The tariff defines rates, terms and conditions for the WEIS market and sets the rules and obligations for market participants. It includes a market participant agreement effective on the date participants begin their WEIS involvement. The tariff will be administered separately from SPP’s tariff in the Eastern Interconnection.

WEIS market participants began parallel operations earlier in December, giving them a chance to test their systems and train staff in the market’s production environment.

SPP will launch the WEIS with eight members covering the Western Area Power Administration’s Colorado Missouri (WACM) and Upper Great Plains West balancing authority areas.
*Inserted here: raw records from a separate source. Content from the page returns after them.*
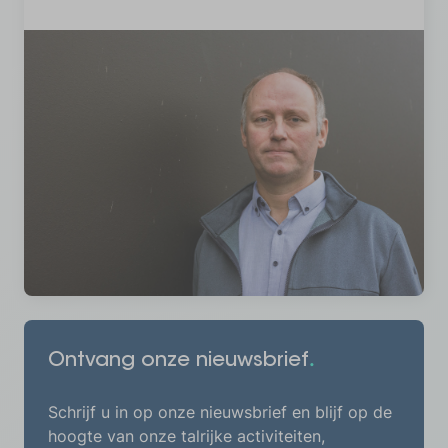
.
Ontvang onze
nieuwsbrief
Schrijf u in op onze nieuwsbrief en blijf op de
hoogte van onze talrijke activiteiten,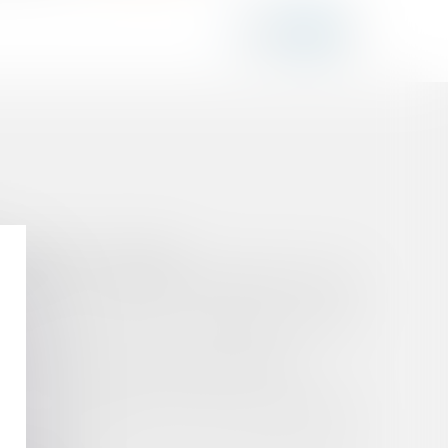
U TERME SUR LE MANDAT
RALE ET D’UN CONSEIL D‘ADMINISTRATION PAR
MATION DE PRODUITS STUPÉFIANTS EST-ELLE
ANT DU MEURTRE DE SON GRAND-PÈRE ?
RE À UN PRATICIEN DE SUIVRE UNE FORMATION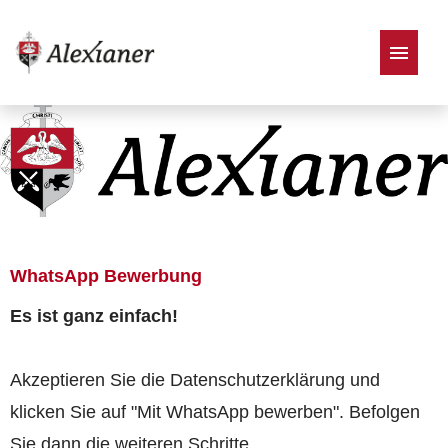
Stellenangebote
WhatsApp Bewerbung
Es ist ganz einfach!
Akzeptieren Sie die Datenschutzerklärung und
klicken Sie auf "Mit WhatsApp bewerben". Befolgen
Sie dann die weiteren Schritte.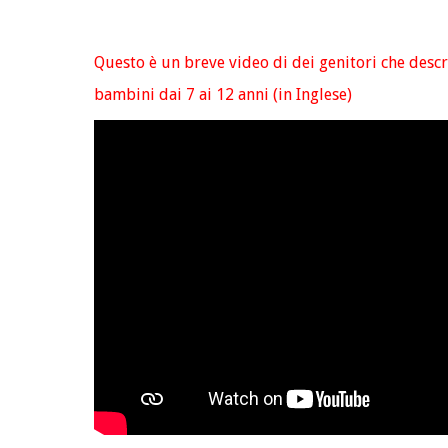
Questo è un breve video di dei genitori che descr
bambini dai 7 ai 12 anni (in Inglese)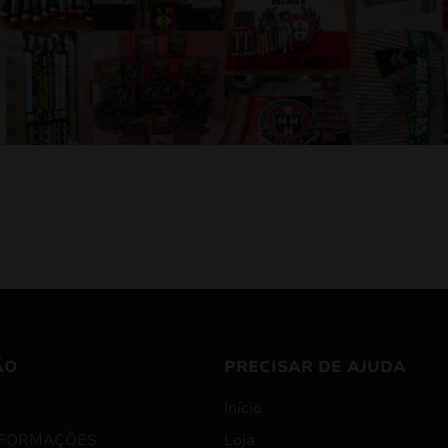
ÃO
PRECISAR DE AJUDA
Início
NFORMAÇÕES
Loja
SPP said in November that several of its WEIS market participants are evaluating full membership in the RTO.

SPP also serves as an RC for about 12% of the Western Interconnection. It will add about 3.45 GW of generating capacity to its RC footprint — eight generating resources that are part of Gridforce Energy Management’s BA in Washington, Oregon, Arizona and New Mexico — effective April 1, 2021. (See SPP Expands its Western RC Footprint.)

 SPP WEIS Tariff
SPP’s market footprints | SPP

Protests Rejected

Several intervenors protested the filing, including Xcel Energy-Colorado, Colorado Springs Utilities and Black Hills Energy, which plan to join CAISO’s Energy Imbalance Market (EIM).

Black Hills complained that its costs for energy imbalance service will significantly increase under the WEIS through the WACM BA, even though they are nonparticipants and that SPP did not conduct the kind of detailed cost-benefit analysis that was used to support CAISO’s EIM.

Filing jointly, Earthjustice, Natural Resources Defense Council, Sustainable FERC Project, Western Grid Group and Western Resource Advocates said SPP should allow them and other stakeholders to help develop a cost-benefit analysis.

The commission said a centralized imbalance market “can deliver significant benefits, including reliability benefits that are not easily quantified.”

“We do not find protesters’ arguments that SPP must demonstrate quantifiable net benefits persuasive. Although the commission carefully considers evidence of costs and benefits, it does not require a quantified cost-benefit analysis of proposals.”

FERC said SPP’s proposal to allocate costs based on net energy for load “reasonably reflects cost causation because net energy for load correlates to the size of the market.”

It rejected complaints that costs would be passed through to nonparticipants, saying there is “nothing in the WJDAs assesses costs to nonparticipants. To the extent WEIS market costs will be passed through to nonparticipants through other agreements, those agreements are not part of SPP’s filing and are not before the commission in the instant proceeding.”

The commission also rejected challenges to the SPP’s proposed governance structure, saying limiting voting rights to WJDA signatories “is reasonable because only WJDA signatories have made a financial commitment to the WEIS market.”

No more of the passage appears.